Retail, offices and light industrial uses are all possibilities, mayor says. There will be no residential
VKA sandown 189.jpg
North Saanich Mayor Alice Finall stands in front of a sign that spells change for North Saanich's Sandown Park, years after the horse-racing track on the site closed.

With horse racing long gone from North Saanich’s Sandown Park, plans to move forward with the 39-hectare site are beginning to fall into place.

A new offer by the owners, the Vancouver-based Randall family, and development group Omicron that includes covering close to $700,000 to remediate the property has gained unanimous approval from North Saanich councillors.

“That really is the main change to the earlier proposal,” said North Saanich Mayor Alice Finall.

Since the track closed several years ago, the council has considered various plans for the land, most recently in April 2012. Finall said the owners’ new offer includes paying for the necessary drainage, both to and from the property.

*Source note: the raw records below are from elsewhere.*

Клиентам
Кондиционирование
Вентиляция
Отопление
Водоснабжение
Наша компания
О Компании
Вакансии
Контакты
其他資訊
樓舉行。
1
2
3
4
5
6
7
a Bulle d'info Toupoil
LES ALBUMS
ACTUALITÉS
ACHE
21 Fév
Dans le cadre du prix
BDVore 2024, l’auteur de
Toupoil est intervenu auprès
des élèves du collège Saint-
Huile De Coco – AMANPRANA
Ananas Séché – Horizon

As well, the Sandown proposal calls for 33.6 hectares to be transferred to District of North Saanich ownership.

“They will retain and will have rezoning for commercial development of [4.85 hectares],” Finall said. “There will be no residential.”

Retail, offices and light industrial uses are all possibilities, she said. Residential use was considered for a time.

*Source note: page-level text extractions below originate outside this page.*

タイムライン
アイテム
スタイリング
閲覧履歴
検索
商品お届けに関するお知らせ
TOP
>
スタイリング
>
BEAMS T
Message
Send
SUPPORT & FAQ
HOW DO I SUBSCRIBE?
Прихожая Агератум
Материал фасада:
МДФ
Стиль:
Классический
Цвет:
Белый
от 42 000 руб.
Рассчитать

Finall said the cost of remediation was a big issue for a number of council members, and that she was impressed by the “level of goodwill” shown in the latest proposal. She said that remediation includes removal of the grandstand and side buildings, as well as derelict stables and a pair of old residences.

The Victoria Airport Authority has offered clean soil it has on hand to help with the remediation effort.

Remediation requirements were set by the Agricultural Land Commission because the property is in the Agricultural Land Reserve. For its part, the district would replace the 4.85 hectares of agricultural land slated for development with a similarly sized piece of adjacent municipal land.

The step addresses the ALC stricture that there be compensation for property removed from the Agricultural Land Reserve.

Finall said Sandown, between Glamorgan Road and the Pat Bay Highway, has been a consistent topic of conversation among the public since she started as mayor in 2008.

“There’s been a lot of expressed anxiety by residents over this,” she said. “It’s a very large parcel and it’s pretty well in the centre of the municipality.

“This proposal, even without this additional assistance from the owner, had a very high level of community support.”

Finall said the 33.6 hectares coming to the district could see natural areas retained as part of a farm-management plan, and there may be trails added to allow public access. She said the district is not planning to take on any farming activity.

The next step for the proposal, which gained unanimous approval from the committee of the whole, is a vote by council on Oct. 7. Finall said the proponents are also planning at least three public meeting to discuss their plans.

Horses were last a feature at Sandown in 2008, when there were three days of harness racing. As many as 90 harness and thoroughbred cards were held annually through the 1980s, but that number had dwindled to a dozen events in 2001.

The racetrack was build in the mid-1950s.